Directions for this task: Using the listing below, show all lines that hold the word "United".

Entries shown:
•••••
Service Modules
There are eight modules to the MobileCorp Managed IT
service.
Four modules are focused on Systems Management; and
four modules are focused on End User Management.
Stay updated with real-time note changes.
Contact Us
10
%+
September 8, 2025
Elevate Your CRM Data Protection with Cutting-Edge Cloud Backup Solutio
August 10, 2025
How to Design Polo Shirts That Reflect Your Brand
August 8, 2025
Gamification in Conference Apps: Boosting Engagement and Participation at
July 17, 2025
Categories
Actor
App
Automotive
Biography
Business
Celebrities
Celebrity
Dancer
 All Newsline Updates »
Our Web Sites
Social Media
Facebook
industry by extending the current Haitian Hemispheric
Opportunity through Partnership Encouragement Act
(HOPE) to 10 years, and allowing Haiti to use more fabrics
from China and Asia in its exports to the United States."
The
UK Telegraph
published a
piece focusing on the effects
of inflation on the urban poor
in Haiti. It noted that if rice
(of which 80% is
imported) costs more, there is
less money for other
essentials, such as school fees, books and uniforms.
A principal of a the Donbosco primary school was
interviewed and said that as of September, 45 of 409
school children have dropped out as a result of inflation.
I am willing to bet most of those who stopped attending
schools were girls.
•••••
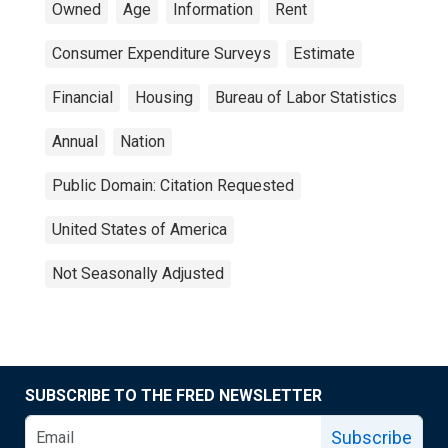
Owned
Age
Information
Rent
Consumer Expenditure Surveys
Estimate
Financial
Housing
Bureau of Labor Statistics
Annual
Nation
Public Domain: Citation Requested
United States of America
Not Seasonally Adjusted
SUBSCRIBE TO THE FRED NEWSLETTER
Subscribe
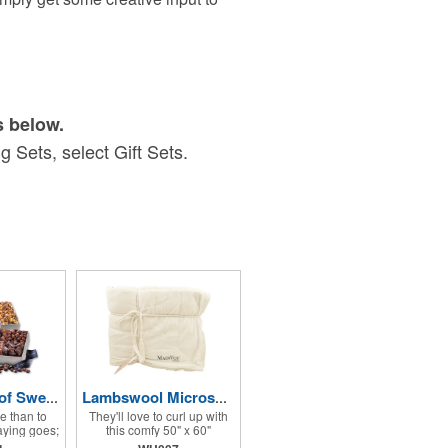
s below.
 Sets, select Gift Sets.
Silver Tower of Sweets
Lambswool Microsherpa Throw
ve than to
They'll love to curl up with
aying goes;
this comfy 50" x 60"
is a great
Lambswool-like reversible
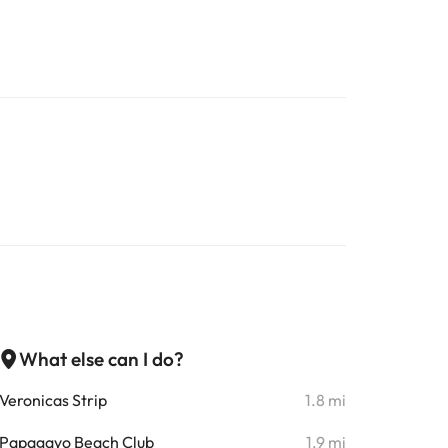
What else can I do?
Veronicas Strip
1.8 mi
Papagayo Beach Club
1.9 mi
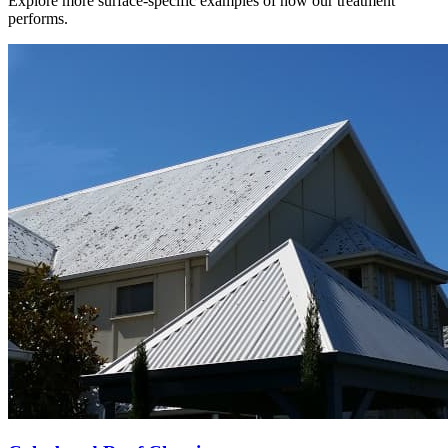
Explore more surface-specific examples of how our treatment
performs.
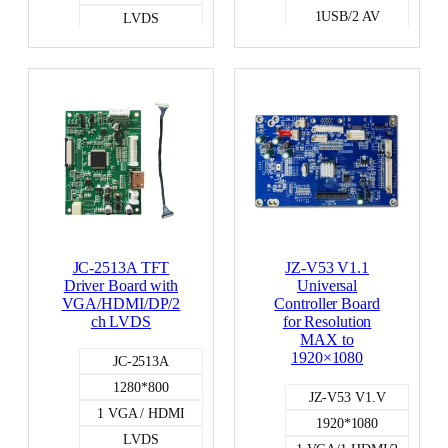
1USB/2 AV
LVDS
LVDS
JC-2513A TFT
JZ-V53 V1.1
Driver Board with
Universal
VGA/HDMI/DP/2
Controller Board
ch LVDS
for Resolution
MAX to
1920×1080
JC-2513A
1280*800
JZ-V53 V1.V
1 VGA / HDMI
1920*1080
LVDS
•••••
Answer for this exercise:
from China and Asia in its exports to the United States."
United States of America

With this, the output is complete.